DIRECTIONS FOR THIS TASK: Exact copies of all the entries are needed.

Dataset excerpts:
=====
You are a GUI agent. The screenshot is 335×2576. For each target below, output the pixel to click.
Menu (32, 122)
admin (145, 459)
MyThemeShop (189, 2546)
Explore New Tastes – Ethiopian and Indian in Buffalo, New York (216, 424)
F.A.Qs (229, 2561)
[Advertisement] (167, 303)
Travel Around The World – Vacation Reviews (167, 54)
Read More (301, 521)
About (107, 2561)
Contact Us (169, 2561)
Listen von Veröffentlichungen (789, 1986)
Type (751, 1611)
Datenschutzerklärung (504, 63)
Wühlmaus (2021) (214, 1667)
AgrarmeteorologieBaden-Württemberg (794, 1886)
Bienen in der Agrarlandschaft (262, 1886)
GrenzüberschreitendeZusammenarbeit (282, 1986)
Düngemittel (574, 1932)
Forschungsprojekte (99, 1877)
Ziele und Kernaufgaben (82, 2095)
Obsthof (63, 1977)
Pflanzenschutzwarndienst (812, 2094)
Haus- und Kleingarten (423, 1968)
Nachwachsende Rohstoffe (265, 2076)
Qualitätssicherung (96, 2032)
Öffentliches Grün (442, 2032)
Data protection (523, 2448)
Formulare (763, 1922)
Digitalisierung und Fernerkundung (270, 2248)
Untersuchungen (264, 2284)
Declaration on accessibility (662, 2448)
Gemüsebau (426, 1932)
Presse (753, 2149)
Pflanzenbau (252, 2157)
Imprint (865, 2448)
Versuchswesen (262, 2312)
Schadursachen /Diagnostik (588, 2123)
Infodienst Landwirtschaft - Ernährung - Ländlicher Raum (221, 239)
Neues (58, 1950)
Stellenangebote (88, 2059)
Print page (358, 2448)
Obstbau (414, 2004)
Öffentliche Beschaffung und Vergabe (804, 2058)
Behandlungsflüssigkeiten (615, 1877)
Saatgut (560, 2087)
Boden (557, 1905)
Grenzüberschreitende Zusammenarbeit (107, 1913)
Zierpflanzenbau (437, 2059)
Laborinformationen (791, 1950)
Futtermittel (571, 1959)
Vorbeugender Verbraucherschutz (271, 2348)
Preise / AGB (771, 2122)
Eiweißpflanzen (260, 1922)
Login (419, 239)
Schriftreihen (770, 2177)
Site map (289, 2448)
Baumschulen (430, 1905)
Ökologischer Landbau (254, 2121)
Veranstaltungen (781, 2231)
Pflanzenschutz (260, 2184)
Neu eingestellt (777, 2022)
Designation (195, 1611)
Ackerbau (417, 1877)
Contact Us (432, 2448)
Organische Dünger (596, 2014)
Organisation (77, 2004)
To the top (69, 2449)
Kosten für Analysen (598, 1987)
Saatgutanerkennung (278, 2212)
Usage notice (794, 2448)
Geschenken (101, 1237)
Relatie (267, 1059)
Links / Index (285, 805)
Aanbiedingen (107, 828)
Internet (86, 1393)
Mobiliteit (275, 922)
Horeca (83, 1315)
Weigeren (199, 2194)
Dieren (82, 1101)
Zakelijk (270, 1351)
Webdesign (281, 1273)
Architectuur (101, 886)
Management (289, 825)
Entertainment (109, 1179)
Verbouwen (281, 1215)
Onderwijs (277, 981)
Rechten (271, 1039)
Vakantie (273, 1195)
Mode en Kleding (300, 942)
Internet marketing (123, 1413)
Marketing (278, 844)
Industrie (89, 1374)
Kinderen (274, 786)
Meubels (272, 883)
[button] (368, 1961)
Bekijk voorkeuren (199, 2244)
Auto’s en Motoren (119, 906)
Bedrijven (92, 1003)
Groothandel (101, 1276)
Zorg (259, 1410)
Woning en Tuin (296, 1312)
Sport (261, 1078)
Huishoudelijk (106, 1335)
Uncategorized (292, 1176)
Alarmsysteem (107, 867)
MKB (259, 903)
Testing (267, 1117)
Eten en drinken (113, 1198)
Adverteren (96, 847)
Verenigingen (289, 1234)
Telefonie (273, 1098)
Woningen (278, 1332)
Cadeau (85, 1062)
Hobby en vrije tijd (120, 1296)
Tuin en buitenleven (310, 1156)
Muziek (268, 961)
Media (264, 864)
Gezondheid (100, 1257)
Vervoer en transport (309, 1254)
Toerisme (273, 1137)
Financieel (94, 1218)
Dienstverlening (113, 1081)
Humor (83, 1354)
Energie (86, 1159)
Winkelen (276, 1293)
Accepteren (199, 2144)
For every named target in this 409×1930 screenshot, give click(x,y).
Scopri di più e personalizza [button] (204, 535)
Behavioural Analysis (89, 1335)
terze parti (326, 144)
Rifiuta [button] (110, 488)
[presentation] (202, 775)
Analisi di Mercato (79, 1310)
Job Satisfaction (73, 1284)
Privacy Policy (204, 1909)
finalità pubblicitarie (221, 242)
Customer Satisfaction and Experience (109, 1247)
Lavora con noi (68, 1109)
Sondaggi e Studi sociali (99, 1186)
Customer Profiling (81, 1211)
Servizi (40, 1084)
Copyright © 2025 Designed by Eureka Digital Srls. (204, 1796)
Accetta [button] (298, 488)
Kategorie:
=====
RESPONSE AREA:
You are a GUI agent. The screenshot is 335×2576. For each target below, output the pixel to click.
Menu (32, 122)
admin (145, 459)
MyThemeShop (189, 2546)
Explore New Tastes – Ethiopian and Indian in Buffalo, New York (216, 424)
F.A.Qs (229, 2561)
[Advertisement] (167, 303)
Travel Around The World – Vacation Reviews (167, 54)
Read More (301, 521)
About (107, 2561)
Contact Us (169, 2561)
Listen von Veröffentlichungen (789, 1986)
Type (751, 1611)
Datenschutzerklärung (504, 63)
Wühlmaus (2021) (214, 1667)
AgrarmeteorologieBaden-Württemberg (794, 1886)
Bienen in der Agrarlandschaft (262, 1886)
GrenzüberschreitendeZusammenarbeit (282, 1986)
Düngemittel (574, 1932)
Forschungsprojekte (99, 1877)
Ziele und Kernaufgaben (82, 2095)
Obsthof (63, 1977)
Pflanzenschutzwarndienst (812, 2094)
Haus- und Kleingarten (423, 1968)
Nachwachsende Rohstoffe (265, 2076)
Qualitätssicherung (96, 2032)
Öffentliches Grün (442, 2032)
Data protection (523, 2448)
Formulare (763, 1922)
Digitalisierung und Fernerkundung (270, 2248)
Untersuchungen (264, 2284)
Declaration on accessibility (662, 2448)
Gemüsebau (426, 1932)
Presse (753, 2149)
Pflanzenbau (252, 2157)
Imprint (865, 2448)
Versuchswesen (262, 2312)
Schadursachen /Diagnostik (588, 2123)
Infodienst Landwirtschaft - Ernährung - Ländlicher Raum (221, 239)
Neues (58, 1950)
Stellenangebote (88, 2059)
Print page (358, 2448)
Obstbau (414, 2004)
Öffentliche Beschaffung und Vergabe (804, 2058)
Behandlungsflüssigkeiten (615, 1877)
Saatgut (560, 2087)
Boden (557, 1905)
Grenzüberschreitende Zusammenarbeit (107, 1913)
Zierpflanzenbau (437, 2059)
Laborinformationen (791, 1950)
Futtermittel (571, 1959)
Vorbeugender Verbraucherschutz (271, 2348)
Preise / AGB (771, 2122)
Eiweißpflanzen (260, 1922)
Login (419, 239)
Schriftreihen (770, 2177)
Site map (289, 2448)
Baumschulen (430, 1905)
Ökologischer Landbau (254, 2121)
Veranstaltungen (781, 2231)
Pflanzenschutz (260, 2184)
Neu eingestellt (777, 2022)
Designation (195, 1611)
Ackerbau (417, 1877)
Contact Us (432, 2448)
Organische Dünger (596, 2014)
Organisation (77, 2004)
To the top (69, 2449)
Kosten für Analysen (598, 1987)
Saatgutanerkennung (278, 2212)
Usage notice (794, 2448)
Geschenken (101, 1237)
Relatie (267, 1059)
Links / Index (285, 805)
Aanbiedingen (107, 828)
Internet (86, 1393)
Mobiliteit (275, 922)
Horeca (83, 1315)
Weigeren (199, 2194)
Dieren (82, 1101)
Zakelijk (270, 1351)
Webdesign (281, 1273)
Architectuur (101, 886)
Management (289, 825)
Entertainment (109, 1179)
Verbouwen (281, 1215)
Onderwijs (277, 981)
Rechten (271, 1039)
Vakantie (273, 1195)
Mode en Kleding (300, 942)
Internet marketing (123, 1413)
Marketing (278, 844)
Industrie (89, 1374)
Kinderen (274, 786)
Meubels (272, 883)
[button] (368, 1961)
Bekijk voorkeuren (199, 2244)
Auto’s en Motoren (119, 906)
Bedrijven (92, 1003)
Groothandel (101, 1276)
Zorg (259, 1410)
Woning en Tuin (296, 1312)
Sport (261, 1078)
Huishoudelijk (106, 1335)
Uncategorized (292, 1176)
Alarmsysteem (107, 867)
MKB (259, 903)
Testing (267, 1117)
Eten en drinken (113, 1198)
Adverteren (96, 847)
Verenigingen (289, 1234)
Telefonie (273, 1098)
Woningen (278, 1332)
Cadeau (85, 1062)
Hobby en vrije tijd (120, 1296)
Tuin en buitenleven (310, 1156)
Muziek (268, 961)
Media (264, 864)
Gezondheid (100, 1257)
Vervoer en transport (309, 1254)
Toerisme (273, 1137)
Financieel (94, 1218)
Dienstverlening (113, 1081)
Humor (83, 1354)
Energie (86, 1159)
Winkelen (276, 1293)
Accepteren (199, 2144)
For every named target in this 409×1930 screenshot, give click(x,y).
Scopri di più e personalizza [button] (204, 535)
Behavioural Analysis (89, 1335)
terze parti (326, 144)
Rifiuta [button] (110, 488)
[presentation] (202, 775)
Analisi di Mercato (79, 1310)
Job Satisfaction (73, 1284)
Privacy Policy (204, 1909)
finalità pubblicitarie (221, 242)
Customer Satisfaction and Experience (109, 1247)
Lavora con noi (68, 1109)
Sondaggi e Studi sociali (99, 1186)
Customer Profiling (81, 1211)
Servizi (40, 1084)
Copyright © 2025 Designed by Eureka Digital Srls. (204, 1796)
Accetta [button] (298, 488)
Kategorie:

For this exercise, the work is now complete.